* _PROBLEM_
Below are some records; find each line that carries the word "Fuerza" and copy it.

(INFORMATION GIVEN begins)

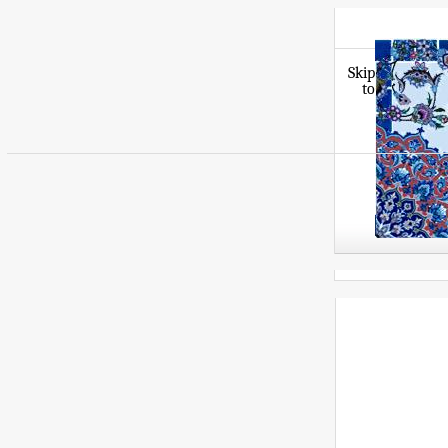
Skip
to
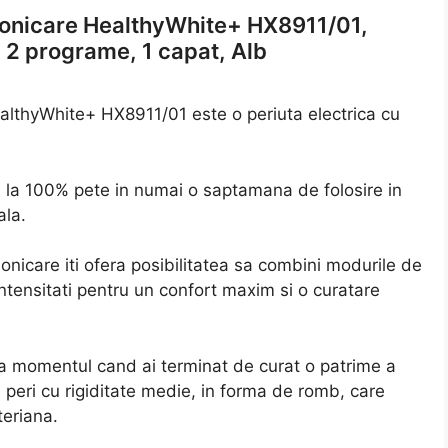
s Sonicare HealthyWhite+ HX8911/01,
 2 programe, 1 capat, Alb
HealthyWhite+ HX8911/01 este o periuta electrica cu
a la 100% pete in numai o saptamana de folosire in
ala.
onicare iti ofera posibilitatea sa combini modurile de
intensitati pentru un confort maxim si o curatare
ca momentul cand ai terminat de curat o patrime a
 peri cu rigiditate medie, in forma de romb, care
teriana.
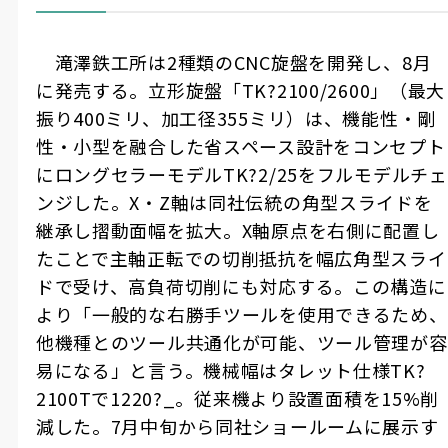
滝澤鉄工所は
2
種類の
CNC
旋盤を開発し、
8
月
に発売する。立形旋盤「
TK?2100/2600
」（最大
振り
400
ミリ、加工径
355
ミリ）は、機能性・剛
性・小型を融合した省スペース設計をコンセプト
にロングセラーモデル
TK
?2/25をフルモデルチェ
ンジした。
X
・
Z
軸は同社伝統の角型スライドを
継承し摺動面幅を拡大。
X
軸原点を右側に配置し
たことで主軸正転での切削抵抗を幅広角型スライ
ドで受け、高負荷切削にも対応する。この構造に
より「一般的な右勝手ツールを使用できるため、
他機種とのツール共通化が可能、ツール管理が容
易になる」と言う。機械幅はタレット仕様
TK
?
2100Tで
1220
?_。従来機より設置面積を
15%
削
減した。
7
月中旬から同社ショールームに展示す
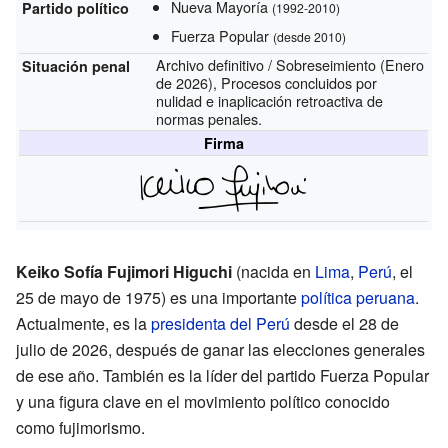
Nueva Mayoría
Partido político
(1992-2010)
Fuerza Popular
(desde 2010)
Archivo definitivo / Sobreseimiento (Enero
Situación penal
de 2026), Procesos concluidos por
nulidad e inaplicación retroactiva de
normas penales.
Firma
Keiko Sofía Fujimori Higuchi
(nacida en
Lima
,
Perú
, el
25 de mayo de 1975) es una importante
política
peruana
.
Actualmente, es la
presidenta del Perú
desde el 28 de
julio de 2026, después de ganar las elecciones generales
de ese año. También es la líder del partido Fuerza Popular
y una figura clave en el movimiento político conocido
como fujimorismo.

(INFORMATION GIVEN ends)

* _EXPECTED OUTPUT_
Fuerza Popular
de ese año. También es la líder del partido Fuerza Popular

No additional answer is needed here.